Senin, 05 Agustus 2013

AT&T's Retail Revamp Goes for a Genius Bar Look

An AT&T store occupying an old Borders bookstore location in suburban Chicago introduced sleek aesthetic upgrades last week, including tasteful wood paneling, café-style sitting areas, and edgier lighting fixtures. But for all the new additions, the makeover to the telecom giant’s La Grange, Ill., outlet was more conspicuous—and more than a little familiar—for the retail-world staples that disappeared. Gone are cash registers, posters flashing save-money deals, and anything resembling a sales counter. Employees are free roam the floor with tablets to freely check out paying customers.

The new look appears to be a blatant knock-off of the successful “retailtainment” calculus popularized by Apple Stores, with modern design, hip and mobile staff, and sales transactions sans cash-register. AT&T’s overhaul, which the company intends to expand to more of its 2,300 stores by 2014, is being described as an effort to emphasize the customer experience over sales. “Transactions belong on the Web, and interactions belong in the store,” AT&T retail head Paul Roth explained to AllThingsD. And if it happens to also be an homage to Apple’s retail strategy, who can blame AT&T? The carrier relies heavily on Apple products—and no one is better at selling those than Apple. In the final quarter of last year, for example, AT&T reported that the 8.6 million iPhones it sold along with service contracts accounted for 84 percent of all smartphone sales.

Before Apple’s former retail chief, Ron Johnson, took over JC Penney in late 2011—with disastrous consequences—the Apple Store was his great triumph. There was something about the futuristic, clutter-free atmosphere that seemed to perfectly lend itself to selling customers on brand new technologies such as smartphones and tablets. “These Apple stores are like magnets for people,” Johnson said at a tech conference for Fortune in 2012. “If you really look at what happens at an Apple store, it’s connections happening. It’s a genius with a person trying to solve a problem. It’s someone getting personal training.”

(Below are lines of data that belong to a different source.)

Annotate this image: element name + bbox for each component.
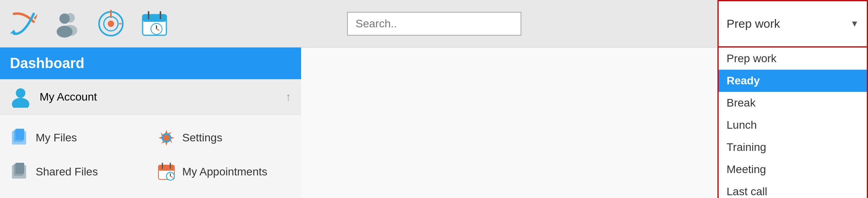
svg-rect-12: [143, 15, 166, 22]
svg-rect-22: [15, 129, 24, 140]
calendar-icon-button[interactable]: [139, 8, 170, 40]
dropdown-item-meeting[interactable]: Meeting: [719, 158, 867, 181]
dropdown-item-break[interactable]: Break: [719, 92, 867, 114]
svg-rect-28: [15, 163, 24, 174]
target-icon-button[interactable]: [95, 8, 127, 40]
status-current-label: Prep work: [727, 17, 780, 30]
up-arrow-icon: ↑: [286, 91, 291, 103]
dashboard-title: Dashboard: [10, 55, 84, 72]
svg-point-8: [108, 21, 114, 27]
settings-icon: [156, 128, 176, 148]
svg-point-4: [59, 13, 70, 24]
svg-point-18: [16, 88, 25, 98]
sidebar-item-shared-files[interactable]: Shared Files: [4, 155, 151, 189]
sidebar-header: Dashboard: [0, 48, 301, 79]
sidebar-item-my-files[interactable]: My Files: [4, 121, 151, 155]
svg-point-5: [57, 26, 72, 38]
svg-rect-30: [158, 165, 174, 171]
shared-files-label: Shared Files: [36, 166, 98, 178]
search-area: [347, 12, 521, 36]
my-files-label: My Files: [36, 131, 77, 144]
dropdown-item-prep-work[interactable]: Prep work: [719, 48, 867, 70]
toolbar: Prep work ▼ Prep work Ready Break Lunch …: [0, 0, 868, 48]
settings-label: Settings: [182, 131, 222, 144]
chevron-down-icon: ▼: [850, 19, 859, 29]
svg-point-19: [12, 98, 29, 108]
appointments-icon: [156, 162, 176, 182]
sidebar-item-settings[interactable]: Settings: [151, 121, 297, 155]
search-input[interactable]: [347, 12, 521, 36]
sidebar-item-appointments[interactable]: My Appointments: [151, 155, 297, 189]
sidebar: Dashboard My Account ↑: [0, 48, 301, 198]
svg-point-25: [164, 136, 168, 140]
status-dropdown-menu: Prep work Ready Break Lunch Training Mee…: [717, 48, 868, 198]
dropdown-item-last-call[interactable]: Last call: [719, 181, 867, 198]
cross-icon-button[interactable]: [8, 8, 40, 40]
shared-files-icon: [10, 162, 30, 182]
files-icon: [10, 128, 30, 148]
people-icon-button[interactable]: [52, 8, 83, 40]
dropdown-item-lunch[interactable]: Lunch: [719, 114, 867, 136]
dropdown-item-training[interactable]: Training: [719, 136, 867, 158]
app-container: Prep work ▼ Prep work Ready Break Lunch …: [0, 0, 868, 198]
appointments-label: My Appointments: [182, 166, 267, 178]
account-icon: [10, 86, 32, 108]
status-dropdown-button[interactable]: Prep work ▼: [717, 0, 868, 48]
status-dropdown-area: Prep work ▼ Prep work Ready Break Lunch …: [717, 0, 868, 198]
sidebar-account-row[interactable]: My Account ↑: [0, 79, 301, 115]
account-label: My Account: [40, 91, 97, 103]
dropdown-item-ready[interactable]: Ready: [719, 70, 867, 92]
sidebar-items-list: My Files: [0, 115, 301, 195]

The Apple Store, which debuted at Tyson’s Corner outside Washington D.C. in 2001, has since spread to more than 400 locations worldwide, generating billions of dollars in sales. But there’s increasing evidence that Apple’s successful approach is growing a bit stale. Its retail sales have started to slide—the company reported third-quarter sales of $4 billion, its lowest number since 2011—which some attribute to the lack of any significant changes in the wake of Johnson’s absence. “You had different products and services emerging almost every quarter under Ron,” said Dane Taylor, a former Apple store employee, to the Wall Street Journal. “Since he left, the stores have been basically the same from a customer-service point of view.” Apple is still on the hunt for a replacement for John Browett, who briefly oversaw its retail operation for six months last year.

Still, what’s grown stale for Apple could bring a boost to AT&T. The carrier is poised to benefit because its retail experience in recent years could really only go in one direction: up. The company has been the titleholder of Consumer Reports’ worst cell phone carrier for three years running. But in a recent J.D. Power survey, AT&T received a rare high score for customer service, which the company attributed to faster checkouts thanks to tablets and its new design.

Non-tech retailers, however, should give pause if they’re considering following the Apple formula. As Johnson learned the hard way, imposing an Apple-style shopping scheme on customers in a department store environment might not pan out. Much of his redesign for JC Penney was based on “mini-shops,” little boutique stores within the store intended to be places to pass the time as well as shop. His new-loop JC Penney stores also sought to replace cash registers with salespeople toting iPads. Many of JC Penney’s older, faithful shoppers bristled at the new setup, and we all know what happened next. As Bloomberg Businessweek noted after his ouster in April: “Building an experience around a high-margin tech brand with a cult following isn’t the same as selling mom jeans.”